I'm changing my mind about having dinner with Crowley
I think a good cup of bracing black tea--say on a cold day--and a nice afternoon stretched before us...
A rather sensible woman, Sybil Leek...who eventually became known as an astrologer...at least I thought so from reading this:
http://www.controverscial.com/Sybil Leek.htm
By the way, I looked at another opinion of her, and maybe it's not credible reading:
http://www.tarotforum.net/showthread.php?t=49967&highlight=sybil+leek
In an inexpensive book, "My Life in Astrology" I read about a country-bred young girl surrounded by loving parents (Father was a kind of philosopher and mother a Theophist) and a quite sensible grandmother who helped run an farm that housed about 17 relatives...she said Alexander Crowley, among other people, would come to the farm...even though H.G. Wells was kinder to her, she didn't feel Crowley was a bad man at all. He might have spoken frankly to her grandmother about his beliefs, never hid his ideas around the 'child' (her), but he wasn't about being the baddest influence in a family setting.

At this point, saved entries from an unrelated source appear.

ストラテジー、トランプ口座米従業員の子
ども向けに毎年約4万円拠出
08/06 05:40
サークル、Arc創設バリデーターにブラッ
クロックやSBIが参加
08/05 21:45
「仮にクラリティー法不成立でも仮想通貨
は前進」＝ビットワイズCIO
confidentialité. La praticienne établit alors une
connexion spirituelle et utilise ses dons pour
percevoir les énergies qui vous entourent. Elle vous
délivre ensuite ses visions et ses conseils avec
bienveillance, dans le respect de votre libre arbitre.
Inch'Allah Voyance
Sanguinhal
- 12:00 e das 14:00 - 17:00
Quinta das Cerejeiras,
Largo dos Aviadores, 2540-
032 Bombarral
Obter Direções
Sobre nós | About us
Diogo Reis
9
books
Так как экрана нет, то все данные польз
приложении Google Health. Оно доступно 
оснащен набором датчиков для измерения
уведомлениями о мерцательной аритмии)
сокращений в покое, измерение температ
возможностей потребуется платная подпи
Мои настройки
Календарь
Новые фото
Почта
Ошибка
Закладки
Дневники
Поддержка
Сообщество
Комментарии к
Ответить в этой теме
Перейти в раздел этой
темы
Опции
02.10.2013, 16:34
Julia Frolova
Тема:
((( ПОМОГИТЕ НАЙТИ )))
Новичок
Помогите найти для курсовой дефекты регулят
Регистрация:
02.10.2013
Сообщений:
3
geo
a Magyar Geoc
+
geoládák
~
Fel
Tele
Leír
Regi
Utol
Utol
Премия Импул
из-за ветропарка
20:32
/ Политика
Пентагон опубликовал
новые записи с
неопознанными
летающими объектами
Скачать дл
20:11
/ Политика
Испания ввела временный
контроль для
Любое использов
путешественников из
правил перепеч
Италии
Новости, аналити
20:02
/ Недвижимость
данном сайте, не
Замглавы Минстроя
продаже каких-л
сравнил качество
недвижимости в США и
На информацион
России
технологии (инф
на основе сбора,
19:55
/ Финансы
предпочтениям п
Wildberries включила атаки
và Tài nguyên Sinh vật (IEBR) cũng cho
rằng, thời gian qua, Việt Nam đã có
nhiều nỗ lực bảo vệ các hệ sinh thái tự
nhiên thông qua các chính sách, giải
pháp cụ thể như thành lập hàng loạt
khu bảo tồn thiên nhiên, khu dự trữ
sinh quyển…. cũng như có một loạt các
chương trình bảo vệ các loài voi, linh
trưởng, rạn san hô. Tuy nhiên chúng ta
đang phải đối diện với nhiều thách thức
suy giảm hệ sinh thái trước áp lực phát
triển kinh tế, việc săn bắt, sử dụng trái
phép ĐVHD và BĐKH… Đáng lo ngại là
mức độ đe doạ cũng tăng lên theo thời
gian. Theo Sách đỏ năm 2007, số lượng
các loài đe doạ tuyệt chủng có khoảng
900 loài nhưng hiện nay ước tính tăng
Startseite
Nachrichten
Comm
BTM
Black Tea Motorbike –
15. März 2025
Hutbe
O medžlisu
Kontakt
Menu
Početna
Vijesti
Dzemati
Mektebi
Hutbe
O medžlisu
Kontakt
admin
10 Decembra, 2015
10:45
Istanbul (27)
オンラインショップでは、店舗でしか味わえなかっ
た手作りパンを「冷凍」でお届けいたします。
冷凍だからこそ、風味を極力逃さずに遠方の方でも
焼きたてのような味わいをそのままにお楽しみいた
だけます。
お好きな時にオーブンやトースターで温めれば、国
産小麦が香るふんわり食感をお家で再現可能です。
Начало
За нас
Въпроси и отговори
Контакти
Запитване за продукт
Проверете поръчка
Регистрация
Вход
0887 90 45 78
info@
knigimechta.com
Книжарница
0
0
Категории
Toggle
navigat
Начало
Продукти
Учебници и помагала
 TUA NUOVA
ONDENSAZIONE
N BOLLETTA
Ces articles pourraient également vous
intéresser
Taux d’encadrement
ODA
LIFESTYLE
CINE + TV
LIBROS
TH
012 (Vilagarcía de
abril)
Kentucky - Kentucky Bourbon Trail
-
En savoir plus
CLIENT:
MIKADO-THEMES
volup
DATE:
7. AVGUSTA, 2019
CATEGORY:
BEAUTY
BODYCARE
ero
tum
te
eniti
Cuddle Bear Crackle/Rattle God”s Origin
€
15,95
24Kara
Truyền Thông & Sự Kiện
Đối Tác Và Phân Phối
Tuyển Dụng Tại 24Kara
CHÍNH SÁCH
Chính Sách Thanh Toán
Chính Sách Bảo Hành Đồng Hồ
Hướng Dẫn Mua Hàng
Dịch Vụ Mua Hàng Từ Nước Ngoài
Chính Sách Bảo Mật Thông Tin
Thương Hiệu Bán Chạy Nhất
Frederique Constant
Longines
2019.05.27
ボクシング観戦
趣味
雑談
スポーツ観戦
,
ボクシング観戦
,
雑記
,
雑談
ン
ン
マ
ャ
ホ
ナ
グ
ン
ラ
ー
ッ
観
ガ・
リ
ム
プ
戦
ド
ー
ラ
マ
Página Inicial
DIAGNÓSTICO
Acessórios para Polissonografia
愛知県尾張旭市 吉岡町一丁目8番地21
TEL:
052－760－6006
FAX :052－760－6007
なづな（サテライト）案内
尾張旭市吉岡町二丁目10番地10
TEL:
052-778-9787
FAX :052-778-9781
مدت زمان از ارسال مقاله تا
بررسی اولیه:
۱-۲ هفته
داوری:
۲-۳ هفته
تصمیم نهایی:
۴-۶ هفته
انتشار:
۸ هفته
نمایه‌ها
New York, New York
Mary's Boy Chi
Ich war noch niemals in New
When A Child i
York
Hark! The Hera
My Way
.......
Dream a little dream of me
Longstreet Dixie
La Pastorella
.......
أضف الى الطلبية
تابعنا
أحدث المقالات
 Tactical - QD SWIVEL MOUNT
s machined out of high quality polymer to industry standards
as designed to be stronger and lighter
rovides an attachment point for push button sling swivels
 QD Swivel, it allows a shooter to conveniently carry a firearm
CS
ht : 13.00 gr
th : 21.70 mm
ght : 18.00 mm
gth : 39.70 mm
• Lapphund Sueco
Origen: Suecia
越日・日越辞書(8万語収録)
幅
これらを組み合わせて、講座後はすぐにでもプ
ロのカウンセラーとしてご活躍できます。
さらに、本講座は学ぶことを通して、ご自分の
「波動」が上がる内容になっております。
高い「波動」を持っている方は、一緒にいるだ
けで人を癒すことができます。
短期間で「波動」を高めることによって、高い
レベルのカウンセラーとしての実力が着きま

http://www.amazon.com/gp/product/0136085210/ref=sr_11_1/102-0619825-9170543?_encoding=UTF8
Not certain what people think of Sybil Leek, but here's a synopsis of her hardback paragraph that I've read so far:
"...certainly he respected her (grandmother), because he was mad about astrology. My father thought he was slipshod, but Grandmother thought he might make it if he practised more. She could always beat him in a quick assessment about a chart, and he took it in better humor than he did most things. He loved to be thought superior in mental activities as much as he loved to boast of his sexual conquests. No one ever hushed him or said "Not beefore the child", so my small pink ears were full of conversations with my Grandmother. Contrary to popular opinion, Crowley did not talk lasciviously about sex, at least not in front of me, but neither did he put any false values on it. It was a tool to be used in life, just as astrology was. "Old lady," he would say, although Grandmother was probably younger than he was, "you teach this child all you can. Sex is in the world and she'd better know about it; astrology is in the world, and sh'ed better know about that. And maybe you could teach some simple forms of magic."
That usually pricked my grandmother into action; she would come back at him about those "simple forms of magic" and they would verbally chase each other with formulas in a game of cat-and-mouse.
Crowley's form of astrology was too mystical for my father, who preferred an academic and purely scientific method and Grandmother resented the idea that an astrologer had to be psychic, although she would grudgingly admit tha psychic ability really mattered in most things--so why not add a dash of it to astrology? Both she and Father agreed that astrology had to be put into simple forms and intelligible language, but Crowley disagreed. He certainly evolved a strange form of astrology--valid, but practically unintelligible, even to expert astrologers. He loved tarot cards, too, and he linked them to astrology of course, which is proper, but can cause some confusion for the run-of-the-mill astrology students. To this day, I am not sure which one of the three was completely right, if any of them were right..."
Anyway, it's kind of refreshing to have a person's childhood story about Crowley and a grandmother chatting away over a cuppa tea...might help to calm people's nervous fears of too strong a tarot, when it might be slipshod editing, bad press and awful color copies putting one off to the Thoth decks...don't know if her work is credible, as I picked up the book used and thought it was fun reading. Maybe too silly, though?